Since small and medium businesses are the backbone of the American economy, the government ensured its adequate protection through the CARES Act 2020 so that the sector could effectively combat the severe blow of the coronavirus pandemic. By extending sufficient financial support to businesses, both small and large, in the form of loans and grants, the government wanted to ensure that the sector would remain ready to bounce back at the opportune moment, believes William D King.
The step aimed to support small businesses in retaining their employees with regular but partial payments and even meeting some of their overhead expenses. In contrast, businesses remained inoperative for an indefinite period. The step would help small businesses stay afloat and make a turnaround when the situation improves, which would help foster economic recovery.
The Paycheck Protection program, explained by William D King
The government’s endeavor to support businesses is reflected in the CARES Act that offered the Paycheck Protection Program exclusively for small businesses according to the standard of the Small Business Administration. The program covered not only businesses but also veterans’ organizations, tribal businesses, non-profit organizations, accommodation businesses, and food services that had less than 500 employees for each physical location. All eligible businesses could receive a loan termed as Small Business Interruption Loan amounting to 2.5 times their average payroll subject to a maximum of $10 million.
The purpose of the loan was to help businesses cover payroll, salaries, and benefits, and payment of rent, interests, and utilities. These were unsecured loans that did not require any personal guarantee or collateral, and they did not entail any fees. The loans payment ranged between six months and one year that allowed deferment to suit the needs of businesses, and in the case of prepayment, there were no penalties.
The evolution of the PPP
The transformation of the stimulus package that initially started with a $350 billion package for assisting American businesses with cash flow up to eight weeks by offering fully guaranteed federal loans backed by the SBA or Small Business Organization.

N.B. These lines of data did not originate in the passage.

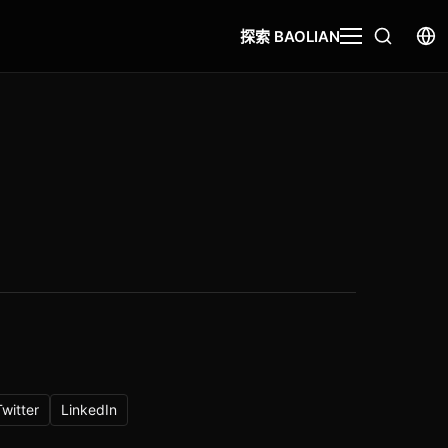
探索 BAOLIAN
Twitter
LinkedIn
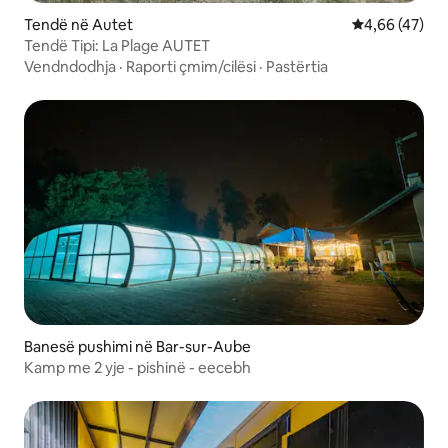
Tendë në Autet
Vlerësimi mes
4,66 (47)
Tendë Tipi: La Plage AUTET
Vendndodhja
·
Raporti çmim/cilësi
·
Pastërtia
Banesë pushimi në Bar-sur-Aube
Kamp me 2 yje - pishinë - eecebh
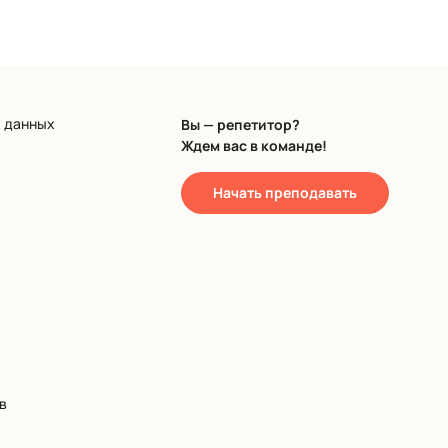
х данных
Вы — репетитор?
Ждем вас в команде!
Начать преподавать
в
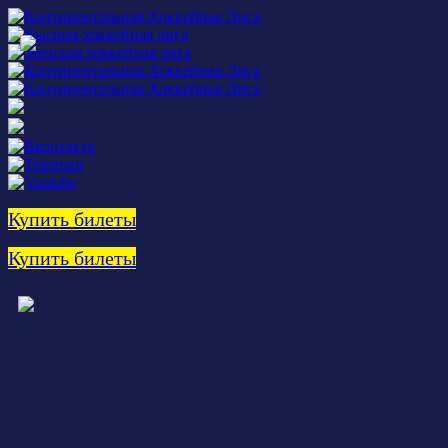
Купить билеты
Купить билеты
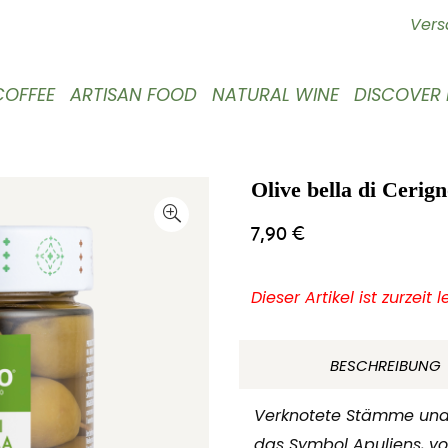
Vers
COFFEE
ARTISAN FOOD
NATURAL WINE
DISCOVER
Olive bella di Ceri
7,90
€
Dieser Artikel ist zurzeit 
BESCHREIBUNG
Verknotete Stämme und 
das Symbol Apuliens, vo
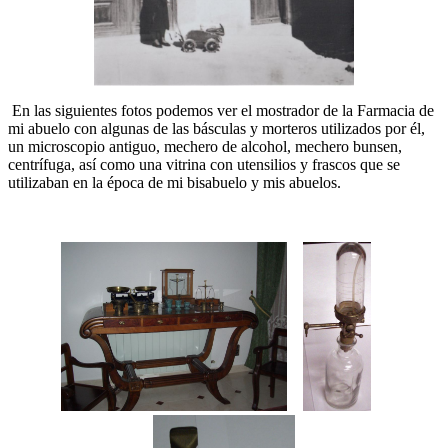
En las siguientes fotos podemos ver el mostrador de la Farmacia de
mi abuelo con algunas de las básculas y morteros utilizados por él,
un microscopio antiguo, mechero de alcohol, mechero bunsen,
centrífuga, así como una vitrina con utensilios y frascos que se
utilizaban en la época de mi bisabuelo y mis abuelos.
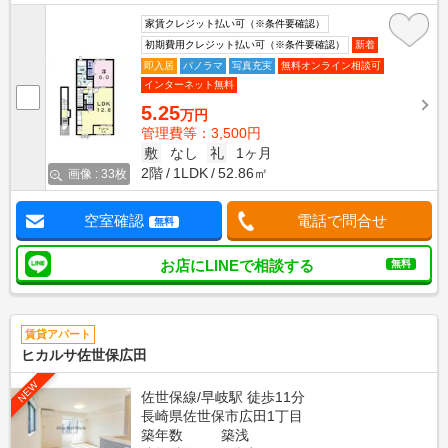
家賃クレジット払い可（※条件要確認）
初期費用クレジット払い可（※条件要確認）
新着
即入居
パノラマ
写真充実
無料オンライン相談可
インターネット無料
5.25
万円
管理費等：3,500円
敷
なし
礼
1ヶ月
2階
1LDK
52.86㎡
画像 : 33枚
空室確認
電話で問合せ
無料
お店にLINEで相談する
無料
賃貸アパート
ヒカルサ佐世保広田
NEW
佐世保線/早岐駅 徒歩11分
長崎県佐世保市広田1丁目
築年数
築浅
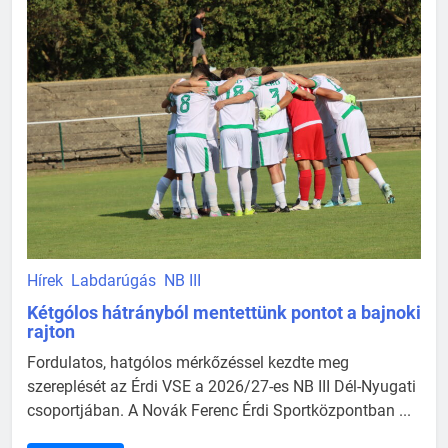
Hírek
Labdarúgás
NB III
Kétgólos hátrányból mentettünk pontot a bajnoki
rajton
Fordulatos, hatgólos mérkőzéssel kezdte meg
szereplését az Érdi VSE a 2026/27-es NB III Dél-Nyugati
csoportjában. A Novák Ferenc Érdi Sportközpontban ...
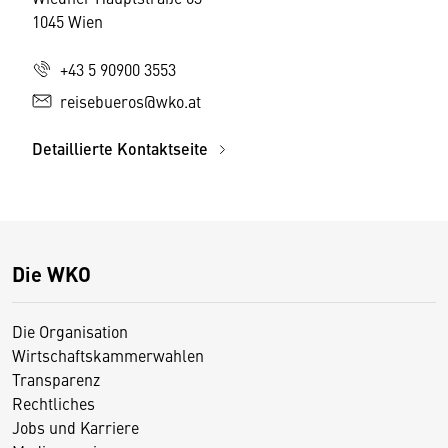
1045 Wien
+43 5 90900 3553
reisebueros@wko.at
Detaillierte Kontaktseite
Die WKO
Die Organisation
Wirtschaftskammerwahlen
Transparenz
Rechtliches
Jobs und Karriere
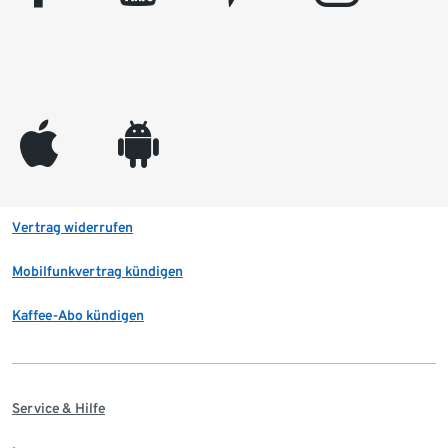
appleinc
android
Vertrag widerrufen
Mobilfunkvertrag kündigen
Kaffee-Abo kündigen
Service & Hilfe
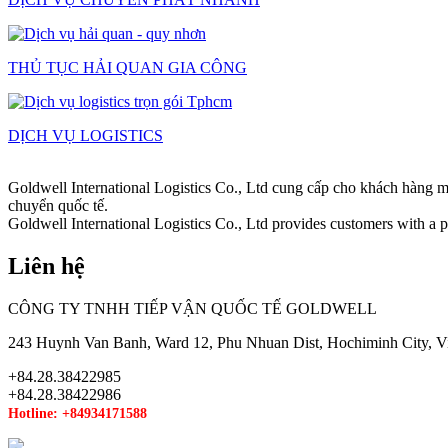
THỦ TỤC HẢI QUAN GIA CÔNG
DỊCH VỤ LOGISTICS
Goldwell International Logistics Co., Ltd cung cấp cho khách hàng m
chuyển quốc tế.
Goldwell International Logistics Co., Ltd provides customers with a pr
Liên hệ
CÔNG TY TNHH TIẾP VẬN QUỐC TẾ GOLDWELL
243 Huynh Van Banh, Ward 12, Phu Nhuan Dist, Hochiminh City, V
+84.28.38422985
+84.28.38422986
Hotline: +84934171588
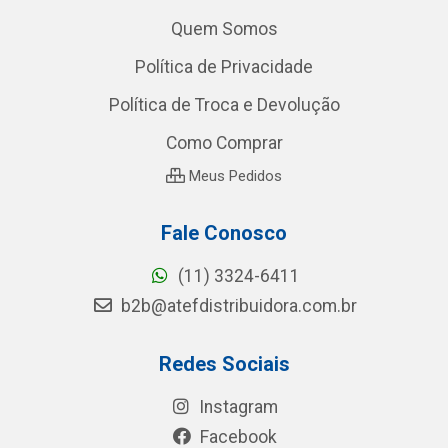
Quem Somos
Política de Privacidade
Política de Troca e Devolução
Como Comprar
Meus Pedidos
Fale Conosco
(11) 3324-6411
b2b@atefdistribuidora.com.br
Redes Sociais
Instagram
Facebook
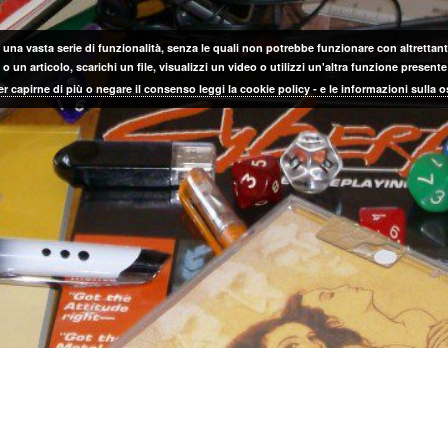
 una vasta serie di funzionalità, senza le quali non potrebbe funzionare con altrettanta
 un articolo, scarichi un file, visualizzi un video o utilizzi un'altra funzione prese
er capirne di più o negare il consenso leggi la cookie policy - e le informazioni sulla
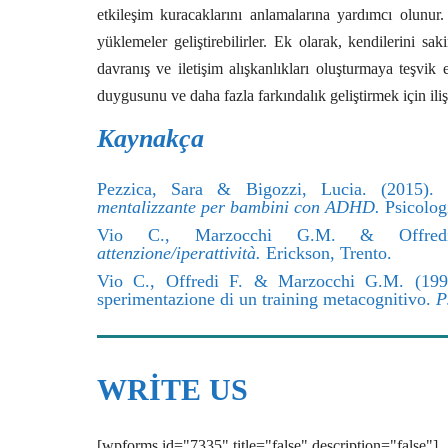
etkileşim kuracaklarını anlamalarına yardımcı olunur.
yüklemeler geliştirebilirler. Ek olarak, kendilerini s
davranış ve iletişim alışkanlıkları oluşturmaya teşvik
duygusunu ve daha fazla farkındalık geliştirmek için iliş
Kaynakça
Pezzica, Sara & Bigozzi, Lucia. (2015).
mentalizzante per bambini con ADHD.
Psicolog
Vio C., Marzocchi G.M. & Offred
attenzione/iperattività.
Erickson, Trento.
Vio C., Offredi F. & Marzocchi G.M. (1999).
sperimentazione di un training metacognitivo.
P
WRITE US
[wpforms id="7335" title="false" description="false"]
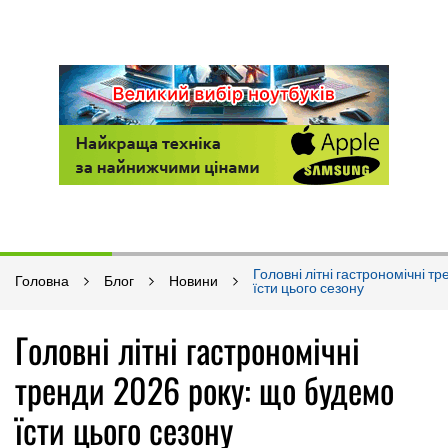
Головні літні гастрономічні т
Головна
Блог
Новини
їсти цього сезону
Головні літні гастрономічні
тренди 2026 року: що будемо
їсти цього сезону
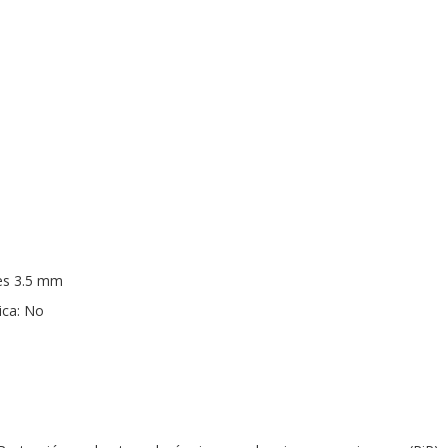
res 3.5 mm
ica: No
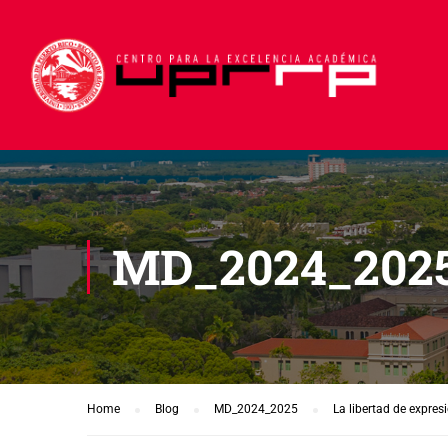
MD_2024_202
Home
Blog
MD_2024_2025
La libertad de expres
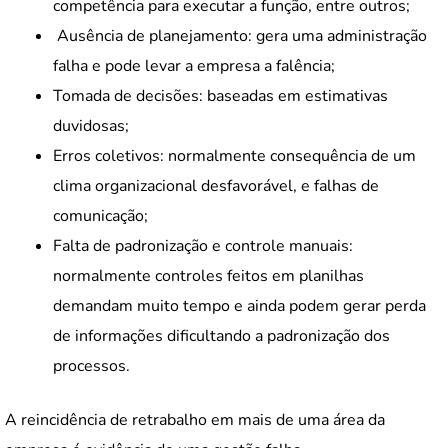
competência para executar a função, entre outros;
Ausência de planejamento: gera uma administração
falha e pode levar a empresa a falência;
Tomada de decisões: baseadas em estimativas
duvidosas;
Erros coletivos: normalmente consequência de um
clima organizacional desfavorável, e falhas de
comunicação;
Falta de padronização e controle manuais:
normalmente controles feitos em planilhas
demandam muito tempo e ainda podem gerar perda
de informações dificultando a padronização dos
processos.
A reincidência de retrabalho em mais de uma área da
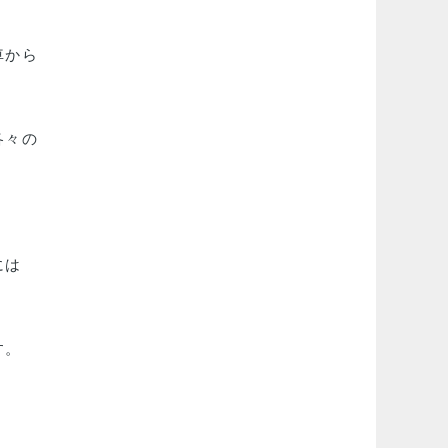
車から
各々の
には
す。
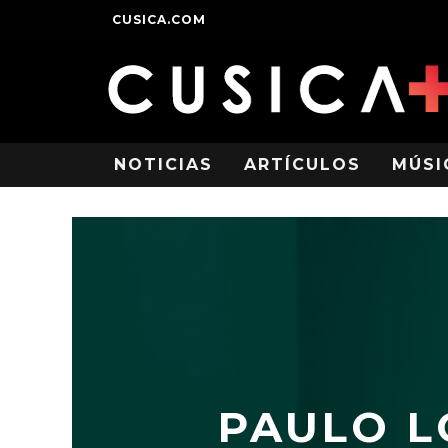
CUSICA.COM
NOTICIAS
ARTÍCULOS
MÚSI
PAULO L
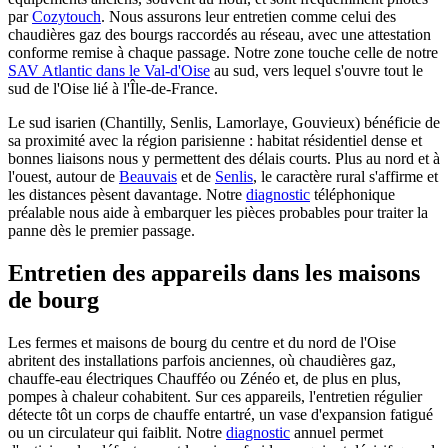
par
Cozytouch
. Nous assurons leur entretien comme celui des
chaudières gaz des bourgs raccordés au réseau, avec une attestation
conforme remise à chaque passage. Notre zone touche celle de notre
SAV Atlantic dans le Val-d'Oise
au sud, vers lequel s'ouvre tout le
sud de l'Oise lié à l'Île-de-France.
Le sud isarien (Chantilly, Senlis, Lamorlaye, Gouvieux) bénéficie de
sa proximité avec la région parisienne : habitat résidentiel dense et
bonnes liaisons nous y permettent des délais courts. Plus au nord et à
l'ouest, autour de
Beauvais
et de
Senlis
, le caractère rural s'affirme et
les distances pèsent davantage. Notre
diagnostic
téléphonique
préalable nous aide à embarquer les pièces probables pour traiter la
panne dès le premier passage.
Entretien des appareils dans les maisons
de bourg
Les fermes et maisons de bourg du centre et du nord de l'Oise
abritent des installations parfois anciennes, où chaudières gaz,
chauffe-eau électriques Chaufféo ou Zénéo et, de plus en plus,
pompes à chaleur cohabitent. Sur ces appareils, l'entretien régulier
détecte tôt un corps de chauffe entartré, un vase d'expansion fatigué
ou un circulateur qui faiblit. Notre
diagnostic
annuel permet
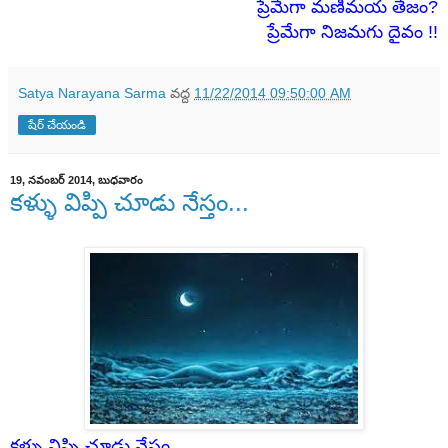
ప్రేమేగా మణిమయ
తేజం
?
ప్రేమేగా నిజమగు దైవం !!
Satya Narayana Sarma
వద్ద
11/22/2014 09:50:00 AM
షేర్ చేయండి
19, నవంబర్ 2014, బుధవారం
కళ్ళు విప్పి చూడు నేస్తం...
కళ్ళు విప్పి చూడు నేస్తం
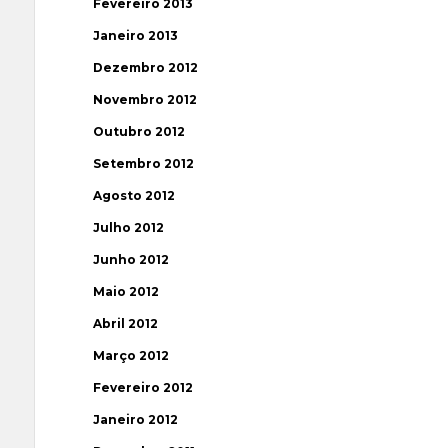
Fevereiro 2013
Janeiro 2013
Dezembro 2012
Novembro 2012
Outubro 2012
Setembro 2012
Agosto 2012
Julho 2012
Junho 2012
Maio 2012
Abril 2012
Março 2012
Fevereiro 2012
Janeiro 2012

As the coronavirus pandemic turned graver, by April 2020, the government stepped up its assistance for businesses by putting in additional funds of $310 billion to introduce the Paycheck Protection Program and even introduced the Healthcare Enhancement Act.
The PPP allowed businesses more time for spending the funds going ahead, and it became easy to seek a fully forgiven loan.
Highlights of PPP
All small businesses were eligible for the Paycheck Protection Program that offered a loan with payback over two years and attracted the interest of only 1%. Later in June 2020, after reviewing the existing economic situation and with no hints of early recovery, the government extended the loan tenure to 5 years. The loan amount covers expenses for 24 weeks from the disbursement date, and businesses need not make full payments until 10 months or after covering 24 weeks treated as a cover period.
Businesses availing of the program must use at least 60% of the funds for employee benefits and payroll costs.